An international team of researchers has uncovered a new obstacle to killing the virus that causes AIDS. Their discovery explains a key reason drugs are not able to cure HIV. It hides in a previously unsuspected place in the body's immune system.
Combinations of powerful drugs, called anti-retrovirals, have suppressed HIV in patients to the point where it is hard to measure. But as researchers like Anthony Fauci of the U.S. National Institute of Allergy and Infectious Diseases have learned, the drugs do not kill the virus. They merely keep virus levels low for as long as they are used. When treatment stops, the virus rebounds.
Dr. Fauci said, "Despite the fact that you do not have detectable viremia [virus in the blood], there is the persistence of a reservoir, a latent reservoir of virus. What it tells you about anti-retroviral research is that the very beneficial drugs that we have available to us now are not succeeding in eliminating the reservoir."
The question researchers have been asking is, where is this reservoir? One part of it was found in 1999 in a set of immune system cells, called T-cells. Now, a U.S.-Greek team, led by physician George Pavlakis at the U.S. National Cancer Institute, has found an overlooked reservoir. It lurks in a different type of immune system cell, called a natural killer cell.
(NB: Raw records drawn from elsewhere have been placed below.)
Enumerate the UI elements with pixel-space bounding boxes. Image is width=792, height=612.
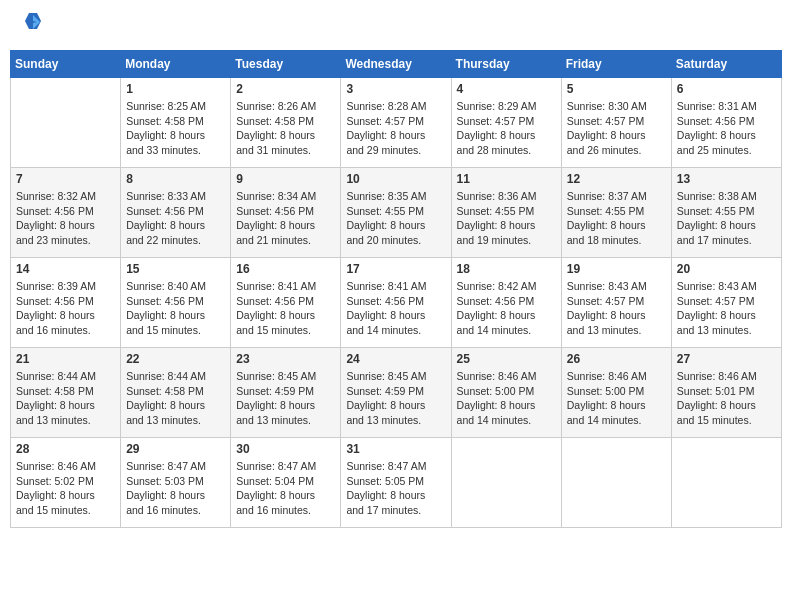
- day-number: 27: [677, 352, 776, 366]
- day-number: 7: [16, 172, 115, 186]
- day-cell: 28Sunrise: 8:46 AMSunset: 5:02 PMDayligh…: [11, 438, 121, 528]
- day-number: 18: [457, 262, 556, 276]
- day-detail: Sunrise: 8:44 AMSunset: 4:58 PMDaylight:…: [126, 369, 225, 428]
- day-number: 25: [457, 352, 556, 366]
- day-number: 23: [236, 352, 335, 366]
- day-cell: 24Sunrise: 8:45 AMSunset: 4:59 PMDayligh…: [341, 348, 451, 438]
- col-header-sunday: Sunday: [11, 51, 121, 78]
- day-number: 16: [236, 262, 335, 276]
- day-detail: Sunrise: 8:45 AMSunset: 4:59 PMDaylight:…: [346, 369, 445, 428]
- day-number: 20: [677, 262, 776, 276]
- day-cell: 29Sunrise: 8:47 AMSunset: 5:03 PMDayligh…: [121, 438, 231, 528]
- day-cell: 9Sunrise: 8:34 AMSunset: 4:56 PMDaylight…: [231, 168, 341, 258]
- week-row-4: 21Sunrise: 8:44 AMSunset: 4:58 PMDayligh…: [11, 348, 782, 438]
- day-cell: 21Sunrise: 8:44 AMSunset: 4:58 PMDayligh…: [11, 348, 121, 438]
- day-detail: Sunrise: 8:35 AMSunset: 4:55 PMDaylight:…: [346, 189, 445, 248]
- day-detail: Sunrise: 8:46 AMSunset: 5:00 PMDaylight:…: [567, 369, 666, 428]
- day-number: 28: [16, 442, 115, 456]
- day-number: 10: [346, 172, 445, 186]
- day-cell: 31Sunrise: 8:47 AMSunset: 5:05 PMDayligh…: [341, 438, 451, 528]
- day-detail: Sunrise: 8:46 AMSunset: 5:00 PMDaylight:…: [457, 369, 556, 428]
- day-detail: Sunrise: 8:46 AMSunset: 5:01 PMDaylight:…: [677, 369, 776, 428]
- day-detail: Sunrise: 8:43 AMSunset: 4:57 PMDaylight:…: [567, 279, 666, 338]
- header-row: SundayMondayTuesdayWednesdayThursdayFrid…: [11, 51, 782, 78]
- day-number: 2: [236, 82, 335, 96]
- day-detail: Sunrise: 8:43 AMSunset: 4:57 PMDaylight:…: [677, 279, 776, 338]
- day-cell: 5Sunrise: 8:30 AMSunset: 4:57 PMDaylight…: [561, 78, 671, 168]
- day-detail: Sunrise: 8:42 AMSunset: 4:56 PMDaylight:…: [457, 279, 556, 338]
- logo-triangle-icon: [24, 13, 42, 31]
- day-number: 26: [567, 352, 666, 366]
- day-cell: 18Sunrise: 8:42 AMSunset: 4:56 PMDayligh…: [451, 258, 561, 348]
- day-number: 15: [126, 262, 225, 276]
- day-detail: Sunrise: 8:34 AMSunset: 4:56 PMDaylight:…: [236, 189, 335, 248]
- day-detail: Sunrise: 8:37 AMSunset: 4:55 PMDaylight:…: [567, 189, 666, 248]
- week-row-5: 28Sunrise: 8:46 AMSunset: 5:02 PMDayligh…: [11, 438, 782, 528]
- day-detail: Sunrise: 8:33 AMSunset: 4:56 PMDaylight:…: [126, 189, 225, 248]
- day-cell: 20Sunrise: 8:43 AMSunset: 4:57 PMDayligh…: [671, 258, 781, 348]
- day-cell: 16Sunrise: 8:41 AMSunset: 4:56 PMDayligh…: [231, 258, 341, 348]
- day-detail: Sunrise: 8:30 AMSunset: 4:57 PMDaylight:…: [567, 99, 666, 158]
- day-cell: 7Sunrise: 8:32 AMSunset: 4:56 PMDaylight…: [11, 168, 121, 258]
- day-number: 9: [236, 172, 335, 186]
- day-cell: 26Sunrise: 8:46 AMSunset: 5:00 PMDayligh…: [561, 348, 671, 438]
- day-cell: [561, 438, 671, 528]
- day-cell: 25Sunrise: 8:46 AMSunset: 5:00 PMDayligh…: [451, 348, 561, 438]
- col-header-thursday: Thursday: [451, 51, 561, 78]
- day-detail: Sunrise: 8:26 AMSunset: 4:58 PMDaylight:…: [236, 99, 335, 158]
- day-cell: 27Sunrise: 8:46 AMSunset: 5:01 PMDayligh…: [671, 348, 781, 438]
- day-cell: 12Sunrise: 8:37 AMSunset: 4:55 PMDayligh…: [561, 168, 671, 258]
- day-detail: Sunrise: 8:45 AMSunset: 4:59 PMDaylight:…: [236, 369, 335, 428]
- day-cell: [451, 438, 561, 528]
- day-cell: 30Sunrise: 8:47 AMSunset: 5:04 PMDayligh…: [231, 438, 341, 528]
- day-number: 13: [677, 172, 776, 186]
- day-cell: 19Sunrise: 8:43 AMSunset: 4:57 PMDayligh…: [561, 258, 671, 348]
- day-detail: Sunrise: 8:36 AMSunset: 4:55 PMDaylight:…: [457, 189, 556, 248]
- day-cell: 3Sunrise: 8:28 AMSunset: 4:57 PMDaylight…: [341, 78, 451, 168]
- day-number: 22: [126, 352, 225, 366]
- day-cell: 23Sunrise: 8:45 AMSunset: 4:59 PMDayligh…: [231, 348, 341, 438]
- day-cell: 2Sunrise: 8:26 AMSunset: 4:58 PMDaylight…: [231, 78, 341, 168]
- day-cell: 22Sunrise: 8:44 AMSunset: 4:58 PMDayligh…: [121, 348, 231, 438]
- day-detail: Sunrise: 8:47 AMSunset: 5:05 PMDaylight:…: [346, 459, 445, 518]
- day-detail: Sunrise: 8:39 AMSunset: 4:56 PMDaylight:…: [16, 279, 115, 338]
- day-number: 5: [567, 82, 666, 96]
- day-detail: Sunrise: 8:47 AMSunset: 5:04 PMDaylight:…: [236, 459, 335, 518]
- week-row-2: 7Sunrise: 8:32 AMSunset: 4:56 PMDaylight…: [11, 168, 782, 258]
- day-cell: 4Sunrise: 8:29 AMSunset: 4:57 PMDaylight…: [451, 78, 561, 168]
- day-detail: Sunrise: 8:32 AMSunset: 4:56 PMDaylight:…: [16, 189, 115, 248]
- day-number: 17: [346, 262, 445, 276]
- day-number: 30: [236, 442, 335, 456]
- day-cell: 17Sunrise: 8:41 AMSunset: 4:56 PMDayligh…: [341, 258, 451, 348]
- day-cell: 1Sunrise: 8:25 AMSunset: 4:58 PMDaylight…: [121, 78, 231, 168]
- day-cell: [11, 78, 121, 168]
- page-header: [10, 10, 782, 42]
- day-detail: Sunrise: 8:25 AMSunset: 4:58 PMDaylight:…: [126, 99, 225, 158]
- day-cell: [671, 438, 781, 528]
- week-row-1: 1Sunrise: 8:25 AMSunset: 4:58 PMDaylight…: [11, 78, 782, 168]
- day-detail: Sunrise: 8:41 AMSunset: 4:56 PMDaylight:…: [346, 279, 445, 338]
- day-detail: Sunrise: 8:38 AMSunset: 4:55 PMDaylight:…: [677, 189, 776, 248]
- day-number: 1: [126, 82, 225, 96]
- col-header-saturday: Saturday: [671, 51, 781, 78]
- day-cell: 6Sunrise: 8:31 AMSunset: 4:56 PMDaylight…: [671, 78, 781, 168]
- day-number: 6: [677, 82, 776, 96]
- day-number: 31: [346, 442, 445, 456]
- day-detail: Sunrise: 8:28 AMSunset: 4:57 PMDaylight:…: [346, 99, 445, 158]
- day-number: 12: [567, 172, 666, 186]
- day-cell: 13Sunrise: 8:38 AMSunset: 4:55 PMDayligh…: [671, 168, 781, 258]
- day-detail: Sunrise: 8:47 AMSunset: 5:03 PMDaylight:…: [126, 459, 225, 518]
- day-cell: 10Sunrise: 8:35 AMSunset: 4:55 PMDayligh…: [341, 168, 451, 258]
- day-number: 11: [457, 172, 556, 186]
- day-number: 19: [567, 262, 666, 276]
- day-detail: Sunrise: 8:29 AMSunset: 4:57 PMDaylight:…: [457, 99, 556, 158]
- day-cell: 8Sunrise: 8:33 AMSunset: 4:56 PMDaylight…: [121, 168, 231, 258]
- day-detail: Sunrise: 8:46 AMSunset: 5:02 PMDaylight:…: [16, 459, 115, 518]
- day-detail: Sunrise: 8:31 AMSunset: 4:56 PMDaylight:…: [677, 99, 776, 158]
- day-detail: Sunrise: 8:41 AMSunset: 4:56 PMDaylight:…: [236, 279, 335, 338]
- day-number: 21: [16, 352, 115, 366]
- day-number: 29: [126, 442, 225, 456]
- day-number: 24: [346, 352, 445, 366]
- day-detail: Sunrise: 8:40 AMSunset: 4:56 PMDaylight:…: [126, 279, 225, 338]
- week-row-3: 14Sunrise: 8:39 AMSunset: 4:56 PMDayligh…: [11, 258, 782, 348]
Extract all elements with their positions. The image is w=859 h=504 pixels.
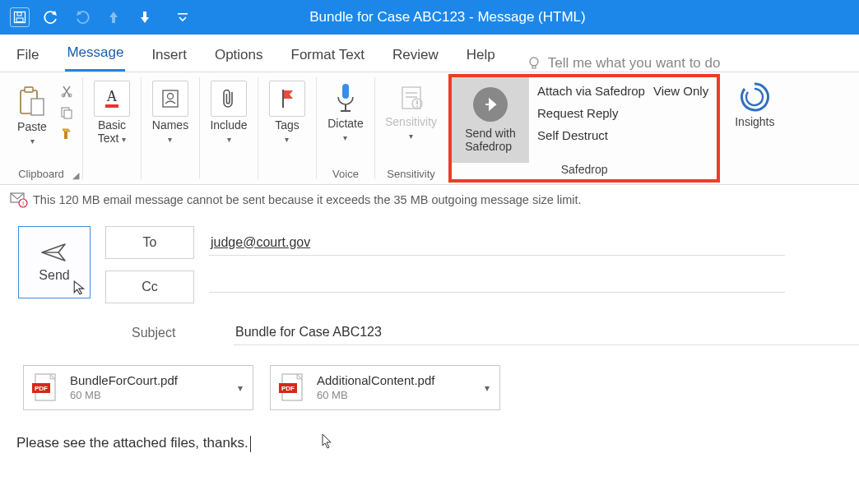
svg-rect-18 [282, 90, 284, 108]
compose-header: Send To judge@court.gov Cc [0, 211, 859, 303]
clipboard-icon [17, 86, 47, 118]
group-insights: Insights [725, 72, 784, 184]
svg-rect-1 [16, 18, 23, 22]
attachment-dropdown[interactable]: ▾ [234, 382, 246, 394]
dictate-button[interactable]: Dictate▾ [322, 77, 369, 146]
subject-value: Bundle for Case ABC123 [235, 325, 382, 339]
basic-text-button[interactable]: A BasicText ▾ [88, 77, 136, 148]
attachment-item[interactable]: PDF AdditionalContent.pdf 60 MB ▾ [270, 365, 500, 410]
request-reply-option[interactable]: Request Reply [537, 106, 708, 120]
safedrop-arrow-icon [473, 87, 508, 122]
group-voice: Dictate▾ Voice [317, 72, 374, 184]
redo-icon[interactable] [72, 7, 92, 27]
group-tags: Tags▾ [258, 72, 316, 184]
size-limit-warning: ! This 120 MB email message cannot be se… [0, 185, 859, 211]
group-basic-text: A BasicText ▾ [83, 72, 141, 184]
attachment-item[interactable]: PDF BundleForCourt.pdf 60 MB ▾ [23, 365, 253, 410]
insights-icon [738, 81, 771, 113]
pdf-icon: PDF [277, 372, 309, 405]
tab-file[interactable]: File [15, 40, 40, 72]
include-button[interactable]: Include▾ [205, 77, 253, 148]
svg-rect-27 [416, 106, 418, 108]
cc-button[interactable]: Cc [105, 270, 194, 303]
svg-rect-24 [406, 96, 417, 98]
attachment-name: AdditionalContent.pdf [317, 373, 434, 389]
pdf-icon: PDF [30, 372, 62, 405]
message-body[interactable]: Please see the attached files, thanks. [0, 410, 859, 452]
self-destruct-option[interactable]: Self Destruct [537, 128, 708, 142]
attachment-size: 60 MB [317, 389, 434, 402]
window-title: Bundle for Case ABC123 - Message (HTML) [193, 9, 703, 25]
group-names: Names▾ [142, 72, 199, 184]
svg-rect-3 [178, 13, 188, 15]
tab-message[interactable]: Message [65, 38, 125, 72]
group-label-clipboard: Clipboard [15, 166, 67, 182]
send-button[interactable]: Send [18, 226, 91, 298]
sensitivity-button: Sensitivity▾ [380, 77, 442, 145]
clipboard-dialog-launcher[interactable]: ◢ [72, 170, 79, 181]
view-only-option[interactable]: View Only [653, 84, 708, 98]
paste-button[interactable]: Paste▾ [8, 82, 56, 150]
format-painter-icon[interactable] [59, 127, 74, 141]
address-book-icon [152, 81, 188, 117]
svg-rect-15 [105, 104, 118, 108]
svg-rect-23 [406, 92, 417, 94]
font-format-icon: A [94, 81, 130, 117]
group-clipboard: Paste▾ Clipboard ◢ [0, 72, 82, 184]
names-button[interactable]: Names▾ [146, 77, 194, 148]
svg-text:PDF: PDF [281, 385, 295, 392]
warning-icon: ! [10, 192, 28, 208]
down-arrow-icon[interactable] [135, 7, 155, 27]
send-label: Send [39, 268, 69, 283]
tab-format-text[interactable]: Format Text [290, 40, 366, 72]
insights-button[interactable]: Insights [730, 77, 779, 132]
svg-rect-13 [64, 132, 67, 139]
body-text: Please see the attached files, thanks. [16, 435, 248, 451]
cut-icon[interactable] [59, 84, 74, 99]
tab-review[interactable]: Review [391, 40, 440, 72]
paperclip-icon [211, 81, 247, 117]
flag-icon [269, 81, 305, 117]
svg-text:PDF: PDF [35, 385, 48, 392]
svg-rect-7 [25, 87, 33, 92]
customize-quickaccess-icon[interactable] [173, 7, 193, 27]
attachments-row: PDF BundleForCourt.pdf 60 MB ▾ PDF Addit… [0, 345, 859, 410]
to-button[interactable]: To [105, 226, 194, 259]
attach-via-safedrop-option[interactable]: Attach via Safedrop [537, 84, 645, 98]
cursor-icon [72, 280, 87, 295]
svg-rect-21 [341, 110, 351, 112]
send-with-safedrop-button[interactable]: Send withSafedrop [452, 77, 529, 163]
svg-rect-12 [64, 110, 72, 118]
cursor-icon [321, 433, 334, 450]
tab-options[interactable]: Options [213, 40, 265, 72]
group-label-safedrop: Safedrop [452, 163, 717, 179]
subject-label: Subject [132, 326, 219, 340]
tab-insert[interactable]: Insert [150, 40, 188, 72]
send-plane-icon [40, 242, 68, 263]
ribbon-tabs: File Message Insert Options Format Text … [0, 35, 859, 72]
save-icon[interactable] [10, 7, 30, 27]
sensitivity-icon [397, 81, 425, 113]
tell-me-search[interactable]: Tell me what you want to do [527, 55, 721, 72]
cc-field[interactable] [209, 282, 785, 293]
svg-rect-2 [17, 12, 21, 16]
up-arrow-icon[interactable] [104, 7, 123, 27]
attachment-dropdown[interactable]: ▾ [481, 382, 493, 394]
tab-help[interactable]: Help [465, 40, 497, 72]
group-label-voice: Voice [329, 166, 362, 182]
svg-text:!: ! [22, 200, 24, 207]
tags-button[interactable]: Tags▾ [263, 77, 311, 148]
undo-icon[interactable] [41, 7, 61, 27]
to-field[interactable]: judge@court.gov [209, 230, 785, 256]
svg-text:A: A [107, 88, 118, 104]
svg-rect-26 [416, 100, 418, 104]
subject-field[interactable]: Bundle for Case ABC123 [234, 320, 859, 345]
ribbon: Paste▾ Clipboard ◢ A BasicText ▾ Names▾ [0, 72, 859, 185]
svg-point-17 [168, 94, 174, 99]
svg-point-4 [530, 58, 538, 66]
copy-icon[interactable] [59, 105, 74, 120]
text-cursor [250, 436, 251, 452]
lightbulb-icon [527, 56, 541, 71]
attachment-name: BundleForCourt.pdf [70, 373, 178, 389]
title-bar: Bundle for Case ABC123 - Message (HTML) [0, 0, 859, 35]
They have the receptors for HIV," Dr. Pavlakis said. "That means HIV can infect this type of cell. HIV can remain in these natural killer cells for long periods of time. So, that makes these cells another hiding place for the virus."
Natural killer cells are a front-line defense against viruses and cancer, a role that HIV infection compromises. Dr. Pavlakis' team reports in the journal, Proceedings of the National Academy of Sciences, that this reservoir is not as large as the T-cell pool, but its smaller size does not necessarily reduce its influence in the course HIV takes.
"Probably, more important than the number of the cells," he said, "is how long they stay infected and how much damage the virus in these cells can do in the body."
So physicians must root out the virus that causes AIDS from yet another location before eradicating it from a patient. This means that treatment regimens may have to be modified. As Dr. Pavlakis notes, what works on T-cells may not work on natural killer cells.
"These cells are substantially different from the T-cells," he continued. "We already have indications that some of the anti-viral drugs may not work as well as we thought before in the natural killer cells, because they are of a different type. So, we may have to think about ways to address the virus that exists in these cells, and to find ways to purge it from these cells."
At the National Institute of Allergy and Infectious Diseases, Anthony Fauci says drug researchers have a big job ahead of them in attacking these cellular bastions of HIV. Dr. Fauci said, "We need to develop drugs that are more potent, because, clearly, the currently available ones are not getting at that reservoir, not getting at the low level of replication of the virus, which continues to replenish this reservoir."
George Pavlakis calls this a demanding order, but one that must be filled. "In order to achieve this important goal," he said, "what we have to do is to chase the virus away from all the hiding places. We cannot ignore any of them."